--- DIRECTIONS FOR THIS TASK ---
Copy the listing below in full and skip every picture.

--- GIVEN RECORDS ---
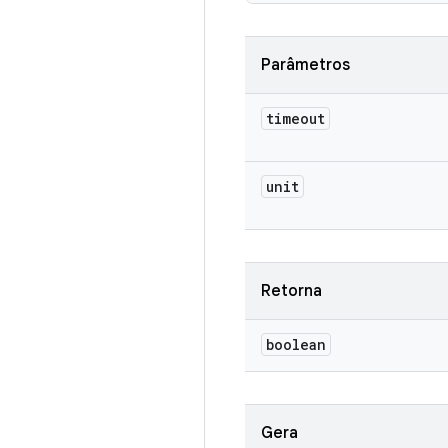
Parâmetros
timeout
unit
Retorna
boolean
Gera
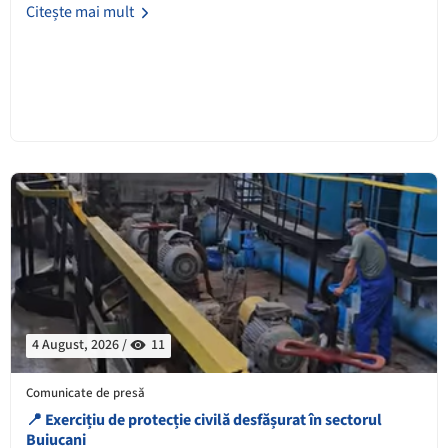
Citește mai mult
4 August, 2026 /
11
Comunicate de presă
📍 Exercițiu de protecție civilă desfășurat în sectorul
Buiucani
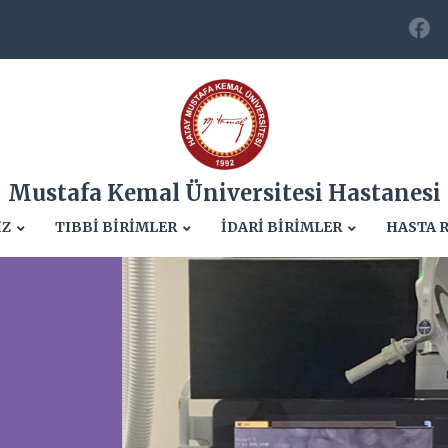
Mustafa Kemal Üniversitesi Hastanesi
İZ
TIBBİ BİRİMLER
İDARİ BİRİMLER
HASTA 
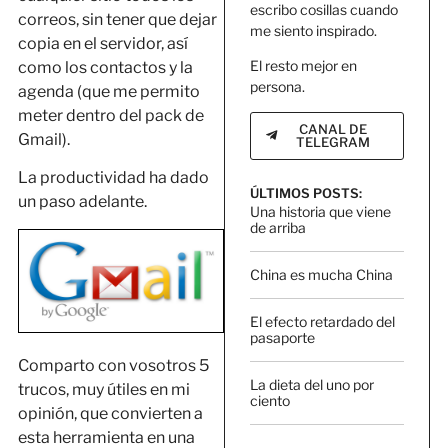
escribo cosillas cuando
correos, sin tener que dejar
me siento inspirado.
copia en el servidor, así
El resto mejor en
como los contactos y la
persona.
agenda (que me permito
meter dentro del pack de
CANAL DE
Gmail).
TELEGRAM
La productividad ha dado
ÚLTIMOS POSTS:
un paso adelante.
Una historia que viene
de arriba
China es mucha China
El efecto retardado del
pasaporte
Comparto con vosotros 5
La dieta del uno por
trucos, muy útiles en mi
ciento
opinión, que convierten a
esta herramienta en una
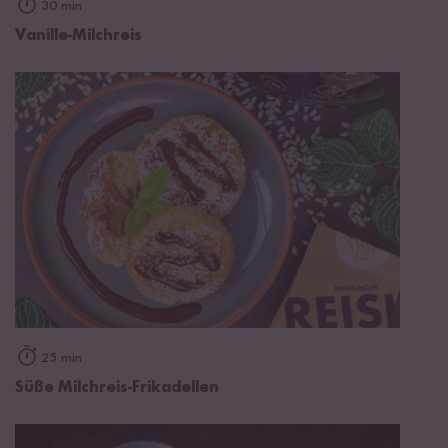
30 min
Vanille-Milchreis
25 min
Süße Milchreis-Frikadellen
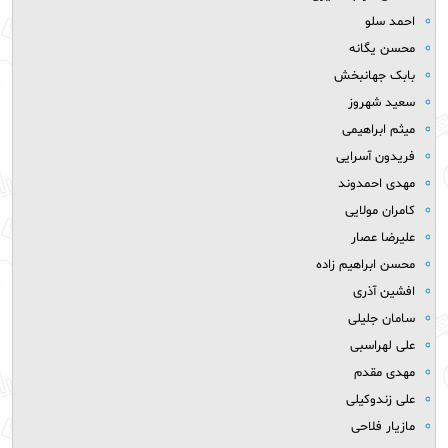
احمد سلو
محسن یگانه
بابک جهانبخش
سعید شهروز
میثم ابراهیمی
فریدون آسرایی
مهدی احمدوند
کامران مولایی
علیرضا عصار
محسن ابراهیم زاده
افشین آذری
سامان جلیلی
علی لهراسبی
مهدی مقدم
علی زندوکیلی
مازیار فلاحی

--- ANSWER ---
Parâmetros
timeout
unit
Retorna
boolean
Gera
Citește mai mult
4 August, 2026 /
11
Comunicate de presă
📍 Exercițiu de protecție civilă desfășurat în sectorul
Buiucani
Mustafa Kemal Üniversitesi Hastanesi
İZ
TIBBİ BİRİMLER
İDARİ BİRİMLER
HASTA 
escribo cosillas cuando
correos, sin tener que dejar
me siento inspirado.
copia en el servidor, así
El resto mejor en
como los contactos y la
persona.
agenda (que me permito
meter dentro del pack de
CANAL DE
Gmail).
TELEGRAM
La productividad ha dado
ÚLTIMOS POSTS:
un paso adelante.
Una historia que viene
de arriba
China es mucha China
El efecto retardado del
pasaporte
Comparto con vosotros 5
La dieta del uno por
trucos, muy útiles en mi
ciento
opinión, que convierten a
esta herramienta en una
30 min
Vanille-Milchreis
25 min
Süße Milchreis-Frikadellen
احمد سلو
محسن یگانه
بابک جهانبخش
سعید شهروز
میثم ابراهیمی
فریدون آسرایی
مهدی احمدوند
کامران مولایی
علیرضا عصار
محسن ابراهیم زاده
افشین آذری
سامان جلیلی
علی لهراسبی
مهدی مقدم
علی زندوکیلی
مازیار فلاحی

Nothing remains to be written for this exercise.